Jesteśmy na łące lub na plaży. Wiatr we włosach, bryza na twarz, miła rozmowa, śmiech, wspólnie spędzony czas z przyjaciółmi. Wieczorne smutne pożegnanie. Może wspólne plany na następny dzień i…….zaskoczenie. Niejednokrotnie nawet się zdarza, że po miło spędzonym dniu, pod dom podjeżdża karetka. Diagnoza to udar słoneczny.
Tego w naszych planach nie było. Nie było też nakrycia głowy, czy odpowiedniej ilości płynów.
Szczególnie groźny jest mały wietrzyk, który przyjemnie łagodzi upał i nie pozwala nam w porę zauważyć niebezpieczeństwa. Udar i poparzenia słoneczne to straszny ból. Może dojść do powstania bąbli, a co za tym idzie przerwania ciągłości skóry i sepsy. Sepsa to zakażenie organizmu bardzo często kończące się śmierciom. W mediach bywa też głośno o czerniaku skóry. Nowotwór ten potrafi się pojawić nawet po kilkudziesięciu latach od dnia gdy pozwoliliśmy sobie na zbyt długą słoneczna kąpiel. W ostatnich latach zbiera on swoje śmiertelne żniwo wśród coraz młodszych ludzi. To dobrze, że ze względu na cierpienie i choroby, opalenizna przestała być modna, jednak nie zmieniło to tej groźnej sytuacji. Pamiętajmy, że wystarczy tylko parę godzin na słońcu by wpakować się w poważne kłopoty na całe życie.
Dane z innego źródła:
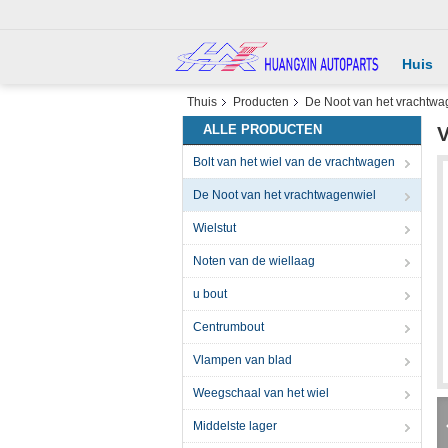
Huis
Thuis
Producten
De Noot van het vrachtwa
ALLE PRODUCTEN
V
Bolt van het wiel van de vrachtwagen
De Noot van het vrachtwagenwiel
Wielstut
Noten van de wiellaag
u bout
Centrumbout
Vlampen van blad
Weegschaal van het wiel
Middelste lager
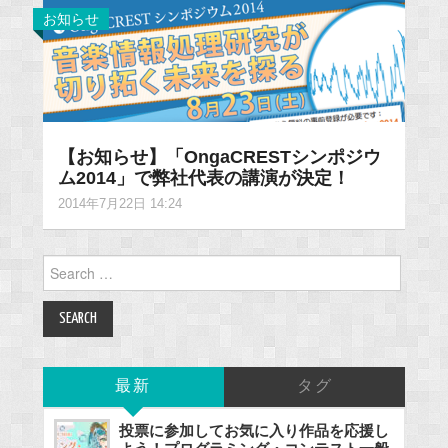
お知らせ
【お知らせ】「OngaCRESTシンポジウ
ム2014」で弊社代表の講演が決定！
2014年7月22日 14:24
Search
for:
最新
タグ
投票に参加してお気に入り作品を応援し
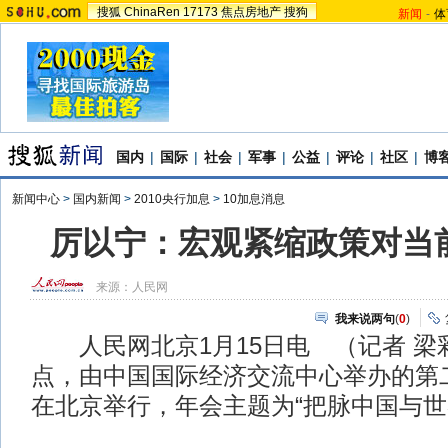
搜狐
ChinaRen
17173
焦点房地产
搜狗
新闻
-
体
国内
|
国际
|
社会
|
军事
|
公益
|
评论
|
社区
|
博
新闻中心
>
国内新闻
>
2010央行加息
>
10加息消息
厉以宁：宏观紧缩政策对当
来源：
人民网
我来说两句
(
0
)
人民网北京1月15日电 （记者 梁
点，由中国国际经济交流中心举办的第
在北京举行，年会主题为“把脉中国与世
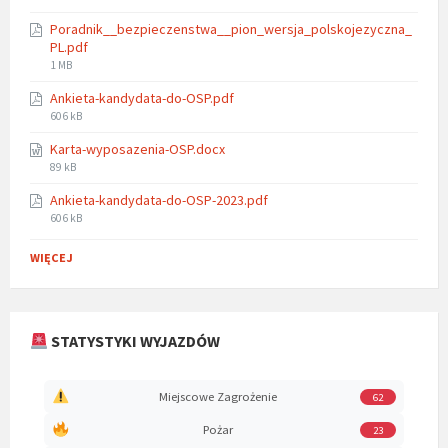
size:
Poradnik__bezpieczenstwa__pion_wersja_polskojezyczna_
PL.pdf
File
1 MB
size:
Ankieta-kandydata-do-OSP.pdf
File
606 kB
size:
Karta-wyposazenia-OSP.docx
File
89 kB
size:
Ankieta-kandydata-do-OSP-2023.pdf
File
606 kB
size:
WIĘCEJ
STATYSTYKI WYJAZDÓW
Miejscowe Zagrożenie
62
Pożar
23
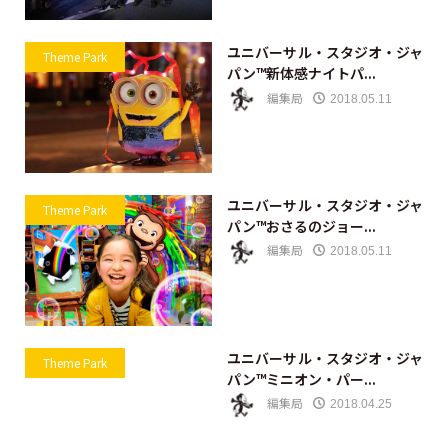
ユニバーサル・スタジオ・ジャ
Theme Park
パン™新体感ナイトパ...
編集局
2018.05.11
ユニバーサル・スタジオ・ジャ
Theme Park
パン™おさるのジョー...
編集局
2018.05.11
ユニバーサル・スタジオ・ジャ
Theme Park
パン™ミニオン・パー...
編集局
2018.04.25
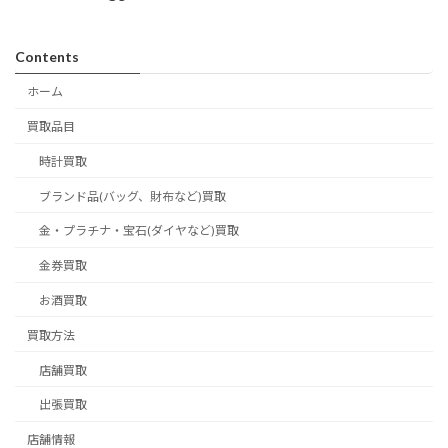
Contents
ホーム
買取品目
時計買取
ブランド品(バッグ、財布など)買取
金・プラチナ・宝石(ダイヤなど)買取
金券買取
お酒買取
買取方法
店舗買取
出張買取
店舗情報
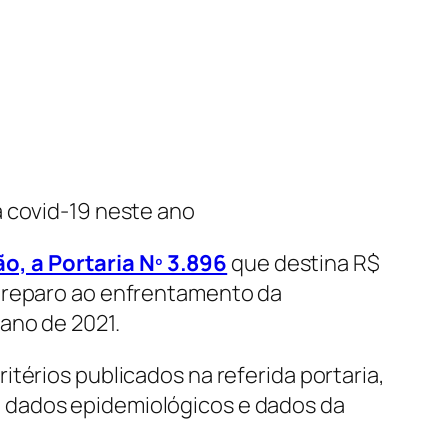
a covid-19 neste ano
ão, a Portaria Nº 3.896
que destina R$
 preparo ao enfrentamento da
ano de 2021.
térios publicados na referida portaria,
 dados epidemiológicos e dados da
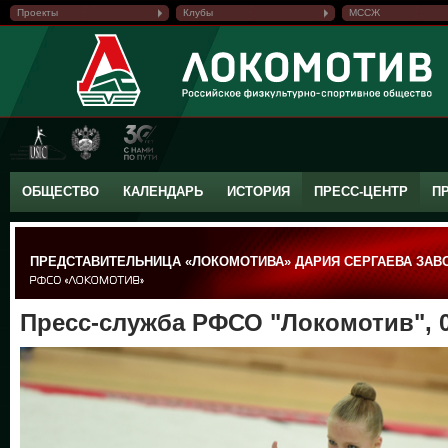
Проекты
Клубы
МССЖ
ОБЩЕСТВО
КАЛЕНДАРЬ
ИСТОРИЯ
ПРЕСС-ЦЕНТР
П
ПРЕДСТАВИТЕЛЬНИЦА «ЛОКОМОТИВА» ДАРИЯ СЕРГАЕВА ЗАВ
Пресс-служба РФСО "Локомотив", 0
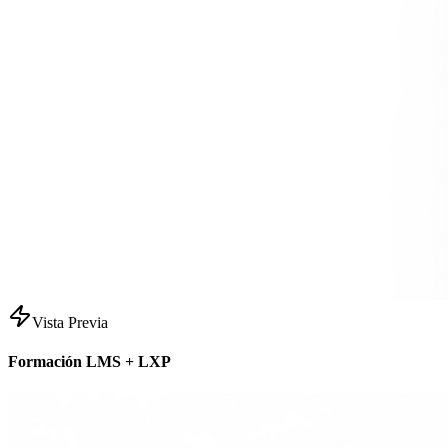
Vista Previa
Formación LMS + LXP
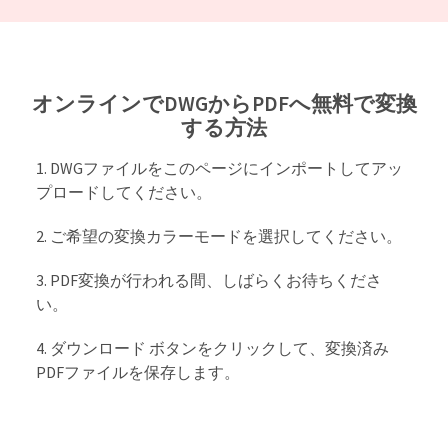
オンラインでDWGからPDFへ無料で変換
する方法
DWGファイルをこのページにインポートしてアッ
プロードしてください。
ご希望の変換カラーモードを選択してください。
PDF変換が行われる間、しばらくお待ちくださ
い。
ダウンロード ボタンをクリックして、変換済み
PDFファイルを保存します。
Kremy z filtrem, duża ilość wypijanej wody, nakrycie głowy, nie drzemanie na słońcu może uratować nam zdrowie a nawet życie.
Pamiętajmy też, że słońce opala równie mocno w wodzie, czy w półcieniu. Chrońmy szczególnie mocno małe dzieci i osoby starsze. Nie pozostańmy obojętni, gdy na plaży czy górskim szlaku spotkamy kogoś kto zaczyna się zmieniać w indianina. Poparzenia słoneczne są podstępne i długo mogą przez samego zainteresowanego zostać nie zauważone.
A Zajączek no cóż… 🙂 Jego przed poparzeniem chroni futerko . Duża ilość płynów w zieleninie przed odwodnieniem, a zamiłowanie do cienia przed całą resztą nieprzyjemnych słonecznych konsekwencji.